Let's say I want to use a kafka source for my Flink SQL... which is managed by aiven.
How can I get access to the key of the message??
Problem:
I'm producing messages on the source topic with a bit of java, and the kafka messages look like this: (I'm using avro
for the value
of the message, a simple string
for the key
)
{
key: "key12", << string
topic: "my_source_topic",
value: { ... content ... } << avro
}
Everything seems to be serialised properly. I can see the keys of the messages in the topic my_source_topic
when using the aiven console for example.

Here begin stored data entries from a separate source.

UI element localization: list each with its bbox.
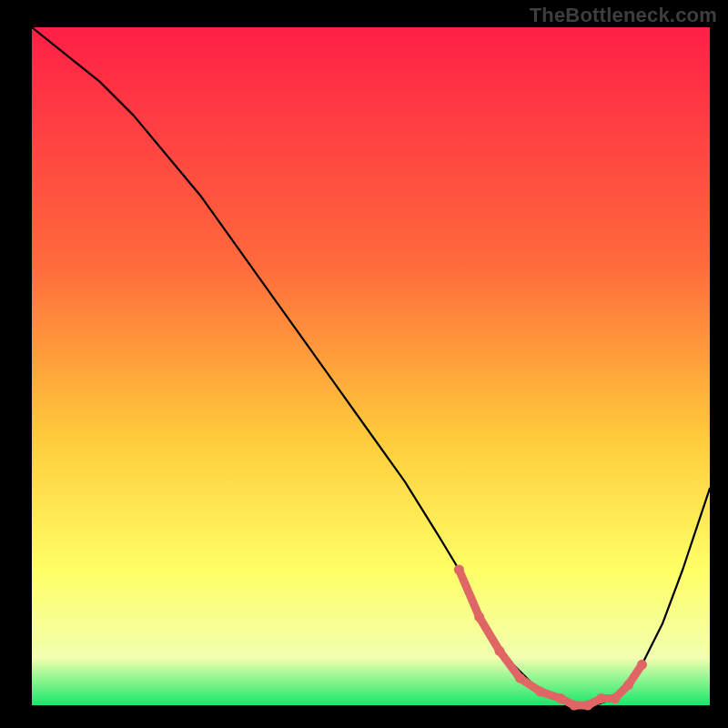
marker-dot bbox=[495, 646, 505, 656]
marker-dot bbox=[596, 693, 606, 703]
marker-dot bbox=[570, 701, 580, 711]
marker-dot bbox=[582, 701, 592, 711]
chart-frame: { "watermark": "TheBottleneck.com", "col… bbox=[0, 0, 728, 728]
marker-dot bbox=[610, 693, 620, 703]
marker-dot bbox=[474, 612, 484, 622]
marker-dot bbox=[556, 693, 566, 703]
marker-dot bbox=[637, 660, 647, 670]
marker-dot bbox=[454, 565, 464, 575]
marker-dot bbox=[535, 687, 545, 697]
marker-dot bbox=[623, 680, 633, 690]
marker-dot bbox=[515, 673, 525, 683]
bottleneck-chart bbox=[0, 0, 728, 728]
plot-background bbox=[32, 27, 710, 705]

I'm expecting flink to sink it into my other topic my_sink_topic
... which works... but the keys are all null!
More details:
my source definition looks like this:
CREATE TABLE my_source (
name STRING,
the_kafka_key STRING
) WITH (
'connector' = 'kafka',
'properties.bootstrap.servers' = '',
'scan.startup.mode' = 'earliest-offset',
'topic' = 'my_source_topic',
'key.format' = 'raw',
'key.fields' = 'the_kafka_key',
'value.format' = 'avro-confluent',
'value.avro-confluent.url' = '...',
'value.avro-confluent.basic-auth.credentials-source' = 'USER_INFO',
'value.avro-confluent.basic-auth.user-info' = '...'
)
my sink looks like this:
CREATE TABLE my_sink (
name STRING,
key STRING
) WITH (
'connector' = 'kafka',
'properties.bootstrap.servers' = '',
'scan.startup.mode' = 'earliest-offset',
'topic' = 'my_sink_topic',
'key.format' = 'raw',
'key.fields' = 'key',
'value.format' = 'avro-confluent',
'value.avro-confluent.url' = '...',
'value.avro-confluent.basic-auth.credentials-source' = 'USER_INFO',
'value.avro-confluent.basic-auth.user-info' = '...'
)
my FlinkSQL statement (is that the correct word ?) looks like this:
INSERT INTO my_sink
SELECT
my_source.name AS name,
my_source.the_kafka_key AS key
FROM my_source
When I look into my_source_topic: I can see the keys. When I look into my_sink_topic: I cannot see the keys! they are null! The message itself has been correctly decoded though...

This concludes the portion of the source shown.